Perseus Annis Adventures

Perseus Annis environment enables syntactical searches in annotated Greek and Latin texts. However, the query syntax is neither simple nor self-evident.

For the patient (or impatient?), the Annis query language syntax — applied to another set of corpora — is here: ANNIS2 --- Search and Visualization in Multilevel Linguistic Corpora.

Others can read on here to try out my recipes for finding things in Perseus Annis' Greek and Latin corpora.

Syntactic annotation documentation for Latin is here: Guidelines for the Syntactic Annotation of Latin Treebanks

Nouns in nominative

Here is how I searched for nouns in nominative.

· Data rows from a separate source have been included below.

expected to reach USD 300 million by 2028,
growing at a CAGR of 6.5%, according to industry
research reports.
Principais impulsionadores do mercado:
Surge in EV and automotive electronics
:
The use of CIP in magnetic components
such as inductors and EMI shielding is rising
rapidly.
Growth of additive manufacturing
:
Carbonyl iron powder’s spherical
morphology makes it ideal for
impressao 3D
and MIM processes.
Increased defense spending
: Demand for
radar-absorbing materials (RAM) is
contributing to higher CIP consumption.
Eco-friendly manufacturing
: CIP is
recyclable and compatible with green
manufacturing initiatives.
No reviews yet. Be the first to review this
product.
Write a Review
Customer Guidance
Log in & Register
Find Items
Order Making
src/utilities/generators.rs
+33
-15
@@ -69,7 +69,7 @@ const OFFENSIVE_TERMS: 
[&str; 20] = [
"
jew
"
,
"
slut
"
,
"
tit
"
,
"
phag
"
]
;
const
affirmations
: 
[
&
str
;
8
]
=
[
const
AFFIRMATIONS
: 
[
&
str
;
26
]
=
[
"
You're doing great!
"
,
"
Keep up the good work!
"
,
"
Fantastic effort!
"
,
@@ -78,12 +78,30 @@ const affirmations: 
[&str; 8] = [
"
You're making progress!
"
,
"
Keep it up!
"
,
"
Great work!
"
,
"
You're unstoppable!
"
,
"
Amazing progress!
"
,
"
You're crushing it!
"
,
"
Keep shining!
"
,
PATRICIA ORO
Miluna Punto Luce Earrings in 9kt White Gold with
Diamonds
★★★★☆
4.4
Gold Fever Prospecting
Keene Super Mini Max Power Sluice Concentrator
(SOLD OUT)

case="nominative" & POS="noun" & #1 _=_ #2

There turn out to be 212 annotated Cicero's nominatives. It seems that the clause & #1 _=_ #2 is obligatory (tried first without it, to no avail), and it seems to mean that the first and the second condition both apply to the same word.

There are 105 participles in accusative:

case="accusative" & POS="participle" & #1 _=_ #2
  1. How would you search for verbs?
  2. How would you search for participles in genitive?

Adverbs modifying verbs

Find all verbs modified by adverbs.

POS="verb" & POS="adverb" & #1 ->parent #2

In a syntactic tree, the verb (element #1) is “parent” of the adverb (element #2).

A nice variation:

POS="adjective" & POS="adverb" & #1 ->parent #2

Is there a noun governing an adverb?

Find subject and predicate (verb)

Find any word (form) which, in the sentence's tree, is subject of the verb:

form & POS="verb" & #2 ->parent[relation="SBJ"] #1

Discussion: first condition — find any form, find any verb. & connects. Select element number 2 if it is the parent in node (e. g. if it is connected with) element number 1, on the condition that their relationship is “subject” SBJ. The expression finds elements regardless of how many other words are between them (but in the same sentence).

Caesar has 99 such cases, Plato 252. On corpora larger than 10,000 tokens I get a timeout.

Find any nominative which is subject of the verb (not rocket-science syntactic experiment, I know):

case="nominative" & POS="verb" & #2 ->parent[relation="SBJ"] #1

Plato has 178 results (on 6097 tokens in the corpus).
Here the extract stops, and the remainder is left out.